-- RECORDS --
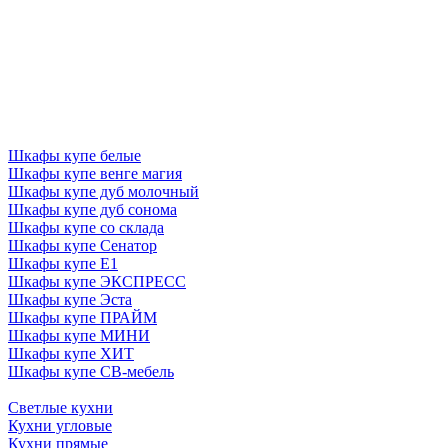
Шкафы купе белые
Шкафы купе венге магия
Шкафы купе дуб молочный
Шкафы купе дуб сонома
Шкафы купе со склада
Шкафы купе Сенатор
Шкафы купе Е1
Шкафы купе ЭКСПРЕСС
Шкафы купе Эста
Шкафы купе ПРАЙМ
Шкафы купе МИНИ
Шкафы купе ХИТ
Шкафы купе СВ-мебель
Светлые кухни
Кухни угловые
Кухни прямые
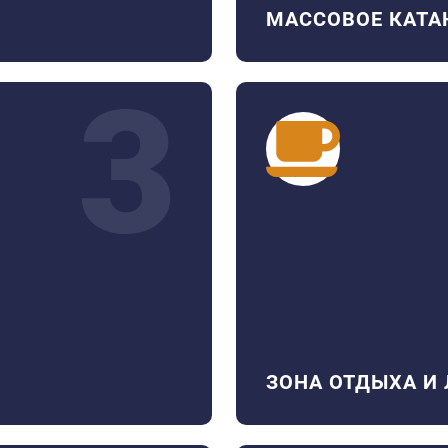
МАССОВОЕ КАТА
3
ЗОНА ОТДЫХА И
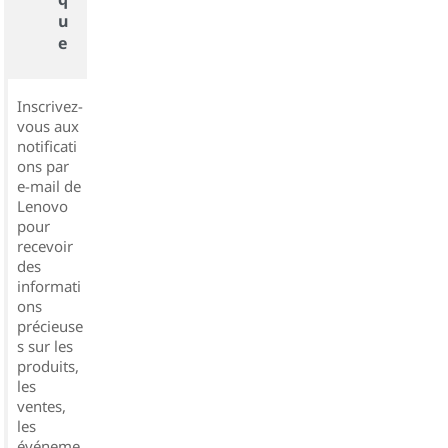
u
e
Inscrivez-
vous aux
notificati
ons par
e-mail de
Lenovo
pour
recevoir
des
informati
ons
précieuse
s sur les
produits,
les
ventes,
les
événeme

-- ACTIVITY --
What is needed is an exact transcription of every entry, minus the pictures.

-- EXERCISE OUTPUT --
Шкафы купе белые
Шкафы купе венге магия
Шкафы купе дуб молочный
Шкафы купе дуб сонома
Шкафы купе со склада
Шкафы купе Сенатор
Шкафы купе Е1
Шкафы купе ЭКСПРЕСС
Шкафы купе Эста
Шкафы купе ПРАЙМ
Шкафы купе МИНИ
Шкафы купе ХИТ
Шкафы купе СВ-мебель
Светлые кухни
Кухни угловые
Кухни прямые
МАССОВОЕ КАТА
3
ЗОНА ОТДЫХА И
u
e
Inscrivez-
vous aux
notificati
ons par
e-mail de
Lenovo
pour
recevoir
des
informati
ons
précieuse
s sur les
produits,
les
ventes,
les
événeme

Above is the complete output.